Generating Green Advantages
Milliken & Company Broadens Scope, Commitment to Sustainability.
Sustainability is nothing new at Milliken & Company. The business was green when green was just a color in the rainbow. Founded in 1865, the company had a recycling policy in place in the 1900s and has been reporting on water usage and waste for decades all the while advocating for worker safety. What is new, however, is a broader focus on sustainable product development, complemented by heightened openness and transparency on eco-initiatives and a corporate commitment to meeting ambitious environmental responsibility goals.
For example, at global headquarters in Spartanburg, South Carolina, the manufacturer doubled solar capacity and completed a $1 million LED lighting upgrade. Changing the lighting reduced greenhouse gas emissions by 495 metric tons in addition to saving more than 1 million kilowatt hours of energy. Another example: The 156-year-old firm is publishing a comprehensive corporate sustainability report starting in 2018. Last year Milliken joined the UN Global Compact and the Alliance to End Plastic Waste.
These are big steps in advancing planet-positive business practices. But what feels really big is a brand new cogeneration project. The $25M investment in combined heat and power allows for reduced energy consumption by capturing wasted heat and increasing energy reliability by generating electricity onsite.
Main advantages of the cogeneration plant include: higher rate of efficiency, less dependency on coal, significant cost savings in the long run, and enhanced ability to meet corporate sustainability goals.
It is estimated that the initial investment in the cogeneration plant will result in savings of approximately $4M annually with a projected ROI in six to seven years.
“This project alone is projected to reduce greenhouse gas emissions for Milliken by 10 percent and reduce Milliken’s overall waste by five percent,” explained Jeff Strahan, Milliken & Company’s director of research, compliance & sustainability.
Reducing Greenhouse Emissions
The CoGen facility will be generating power and online by Fall 2021; It is currently in the commissioning phase (electrically connected).
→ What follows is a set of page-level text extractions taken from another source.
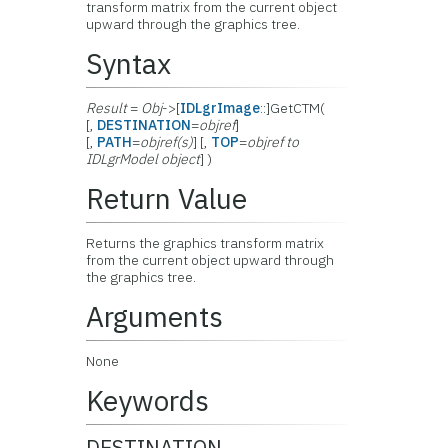
transform matrix from the current object
upward through the graphics tree.
Syntax
Result
=
Obj
->[
IDLgrImage
::]GetCTM(
[,
DESTINATION
=
objref
]
[,
PATH
=
objref(s)
] [,
TOP
=
objref to
IDLgrModel object
] )
Return Value
Returns the graphics transform matrix
from the current object upward through
the graphics tree.
Arguments
None
Keywords
DESTINATION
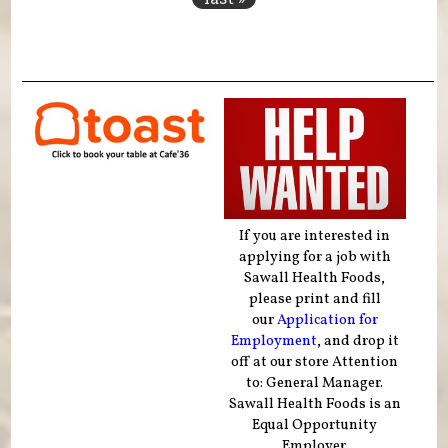
If you are interested in
applying for a job with
Sawall Health Foods,
please print and fill
our
Application for
Employment
, and drop it
off at our store Attention
to: General Manager.
Sawall Health Foods is an
Equal Opportunity
Employer.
Located in Blacksburg, SC, the facility feeds two plants: the Magnolia textile plant and the Allen plant servicing the chemical division. Milliken corporation has 45 manufacturing locations globally, 28 are textile, eight flooring, seven chemical and two healthcare. Magnolia is one of the largest of the company’s textile plants; Allen is the largest chemical plant.
Once this cogeneration plant is up and running, coal will only be used as a backup energy supply for emergencies across the company. Milliken looks to continue to find ways to reduce greenhouse emissions, with solutions such as how to advance management of biosolids and make significant progress in waste reduction goals, according to company reports. In the latest CSR, the company aims to cut emissions 25 percent by 2025 against a 2018 baseline.
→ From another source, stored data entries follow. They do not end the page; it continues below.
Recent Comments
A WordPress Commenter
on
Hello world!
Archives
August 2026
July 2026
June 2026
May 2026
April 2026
“Since I have joined Milliken, we have always had environmental goals. I remember hearing about water goals and seeing charts of water used per kg of product over time when I joined the company,” said Strahan, who joined Milliken a decade ago. “I think what has changed under Halsey Cook’s leadership is our openness and transparency around the topic. This CoGen project feels really big to me, but so does having a corporate sustainability report. So does our relationship with PureCycle and Polartec crossing the 1.5 billion bottle mark.”
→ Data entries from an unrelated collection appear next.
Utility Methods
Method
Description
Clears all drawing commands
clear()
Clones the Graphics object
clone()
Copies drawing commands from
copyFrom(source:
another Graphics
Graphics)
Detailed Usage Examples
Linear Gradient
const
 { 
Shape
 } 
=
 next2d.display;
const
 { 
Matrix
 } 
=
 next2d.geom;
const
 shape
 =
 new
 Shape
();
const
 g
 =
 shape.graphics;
Like most textile businesses, even those who have a long history of green practices, keeping pace with eco advances is a continuum of and ever-changing sustainable standards. The new cogeneration project represents by far the largest initiative in scope and investment the company has made. And, yet, executives realize there is more to do.
“We’re learning,” stated Strahan, explaining that every head of development across divisions meets monthly to discuss the gateway process and requirements for a sustainability assessment and application. “Textiles play a big role in enabling a circular economy,” said Strahan. “We are part of the problem so we have to be part of the solution.”